Shabir Hasham, MD, chief medical officer of Santhera, stated, "The LIONHEART study is an important milestone to establish the proof of concept for a cardioprotective potential of vamorolone. We continue to collect data from patients who have been on vamorolone for up to seven years allowing us to better characterize long-term outcomes including any beneficial impact on cardiac complications in DMD."

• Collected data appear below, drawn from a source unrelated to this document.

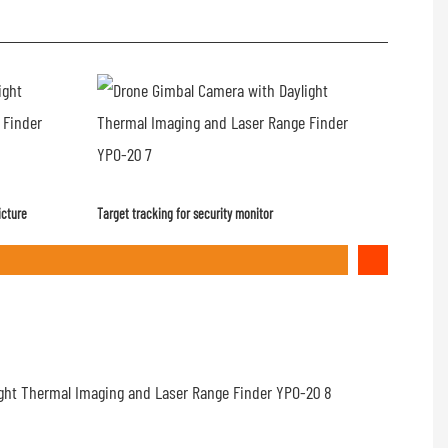
icture
Target tracking for security monitor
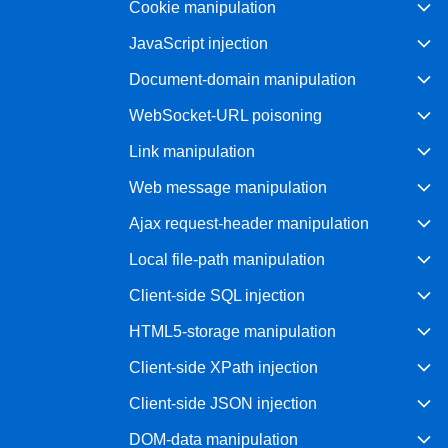
Cookie manipulation
Bug bounty hunting
JavaScript injection
Level up your hacking and ea
Visit the Support Center
View all product editions
bug bounties.
Document-domain manipulation
WebSocket-URL poisoning
Link manipulation
View all solutions
Web message manipulation
Ajax request-header manipulation
Local file-path manipulation
Client-side SQL injection
HTML5-storage manipulation
Client-side XPath injection
Client-side JSON injection
DOM-data manipulation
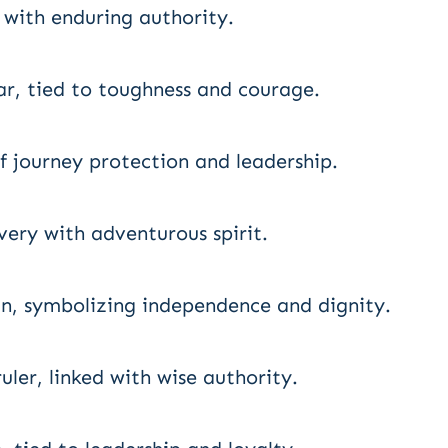
r with enduring authority.
, tied to toughness and courage.
f journey protection and leadership.
ery with adventurous spirit.
an, symbolizing independence and dignity.
ler, linked with wise authority.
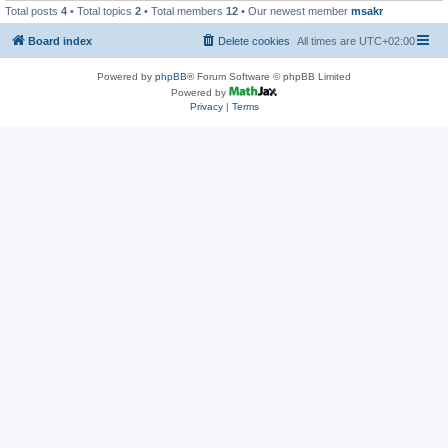
Total posts
4
• Total topics
2
• Total members
12
• Our newest member
msakr
Board index
Delete cookies
All times are
UTC+02:00
Powered by
phpBB
® Forum Software © phpBB Limited
Powered by
Privacy
|
Terms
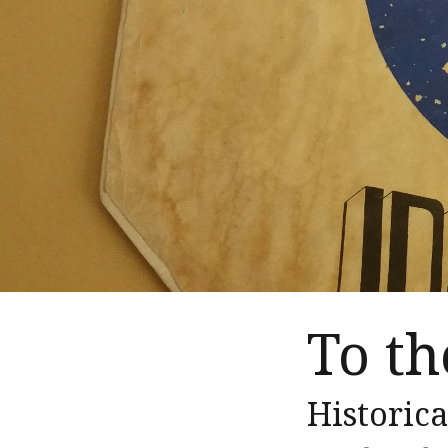
To t
Historica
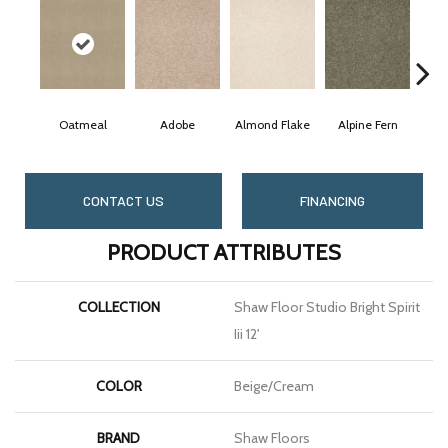
Oatmeal
Adobe
Almond Flake
Alpine Fern
Bl
CONTACT US
FINANCING
PRODUCT ATTRIBUTES
COLLECTION
Shaw Floor Studio Bright Spirit
Iii 12'
COLOR
Beige/Cream
BRAND
Shaw Floors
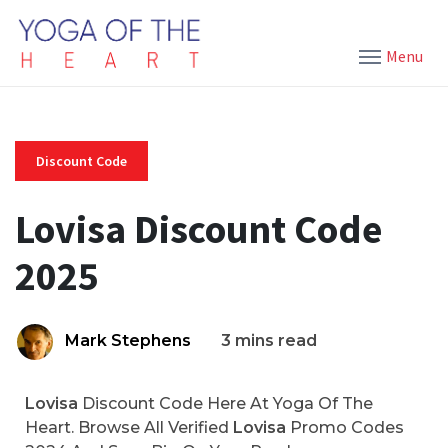
Menu
Discount Code
Lovisa Discount Code
2025
Mark Stephens
3 mins read
Lovisa
Discount Code Here At Yoga Of The
Heart. Browse All Verified
Lovisa
Promo Codes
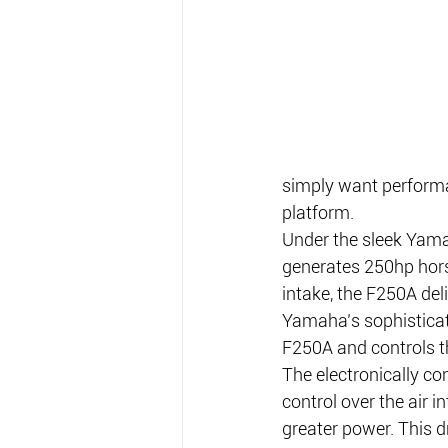
simply want performa
platform.
Under the sleek Yama
generates 250hp horse
intake, the F250A del
Yamaha’s sophisticate
F250A and controls t
The electronically con
control over the air 
greater power. This d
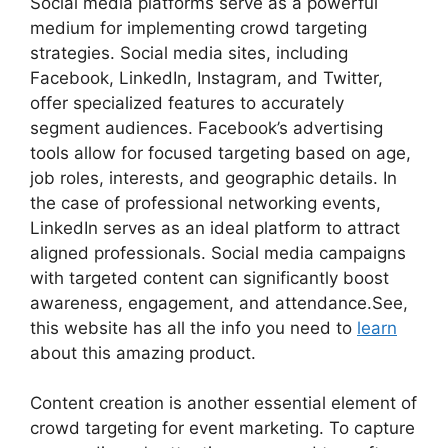
Social media platforms serve as a powerful
medium for implementing crowd targeting
strategies. Social media sites, including
Facebook, LinkedIn, Instagram, and Twitter,
offer specialized features to accurately
segment audiences. Facebook’s advertising
tools allow for focused targeting based on age,
job roles, interests, and geographic details. In
the case of professional networking events,
LinkedIn serves as an ideal platform to attract
aligned professionals. Social media campaigns
with targeted content can significantly boost
awareness, engagement, and attendance.See,
this website has all the info you need to
learn
about this amazing product.
Content creation is another essential element of
crowd targeting for event marketing. To capture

Vamorolone's Approval and Prior Studies
In October 2023, the FDA approved vamorolone oral suspension 40 mg/mL for treating DMD patients aged 2 years and older. The approval was based on data from the phase 2b VISION-DMD study (NCT03439670), which was recently published in Neurology. The study met its primary endpoint, demonstrating superiority in the change in time to stand test (TTSTAND) velocity relative to placebo, with a difference of 0.06 rises per second (95% CI, 0.02-0.10; P = .002).
The VISION-DMD trial was a double-blind, placebo-controlled study involving 121 DMD patients aged 4 to 7 years. Patients were randomized to receive either 2 mg/kg/d or 6 mg/kg/d of vamorolone for 48 weeks, or 0.75 mg/kg/d of prednisone and placebo for the first 24 weeks before crossover. Efficacy was assessed using five motor outcomes: TTSTANDV, 6-minute walk test distance (6MWD), time to run/walk 10 m velocity (TTRWV), time to climb 4 stairs velocity (TTCLIMBV), and North Star Ambulatory Assessment (NSAA).
Efficacy and Safety Data from VISION-DMD
Led by Utkarsh Dang, PhD, MSc, BSc, an assistant professor at Carleton University, 92.6% (112 of 121) of patients completed the VISION-DMD study through week 48. The improvement seen with vamorolone 6 mg/kg/d after 24 weeks of treatment was maintained at week 48 for the primary outcome, TTSTANDV (week 24 least square mean [LSM], 0.052 [SE, 0.0130] rises/s vs week 48 LSM, 0.0446 [SE, 0.0138]). Assessment of dose dependency of motor outcomes showed a difference between vamorolone at a dose of 2 mg/kg/d vs 6 mg/kg/d for TTSTANDV after 48 weeks of treatment (LSM, 0.0500 [SE, 0.0186] rises/s; 95% CI 0.0126–0.0874; P = 0.010).
Significant differences between the two vamorolone dose levels at week 48 were also observed for 6MWD (LSM, 34.7634 [SE, 17.0194] m; 95% CI 0.4506–69.0761 m; P = 0.047) and TTCLIMBV (LSM, 0.0531 [SE, 0.0238] m; 95% CI 0.0052–0.1010 m; P = 0.031). While findings on TTRWV and NSAA were not significantly different between dose groups, performance remained better, on average, in the higher dosed group.
Vamorolone continued to show efficacy in those who switched from placebo midway through the study. From week 24 to week 48, treatment with vamorolone 6 mg/kg/d resulted in greater response on 6MWD (LSM difference, 34.1 m; 95% CI, –4.48 to 72.7 m; P = .082) and TTCLIMBV (LSM difference, 0.066 m; 95% CI, –0.001 to 0.133 m/s; P = .053). Dose-dependent differences in this post-hoc analysis were not statistically significant, possibly due to low power.
Throughout the 48-week trial, the most common adverse events (AEs) for vamorolone-dosed groups included upper respiratory tract infection, vomiting, cough, pyrexia, and diarrhea. There were no deaths during the study, and three serious AEs were reported (perforated appendicitis, asthma, and viral gastroenteritis) that were considered unrelated to the study treatment. The percentage of participants with at least one drug-related AE continued to be lower in the vamorolone 2 mg/kg group vs the 6 mg/kg group in period 2 (17.9% vs 39.3%, respectively).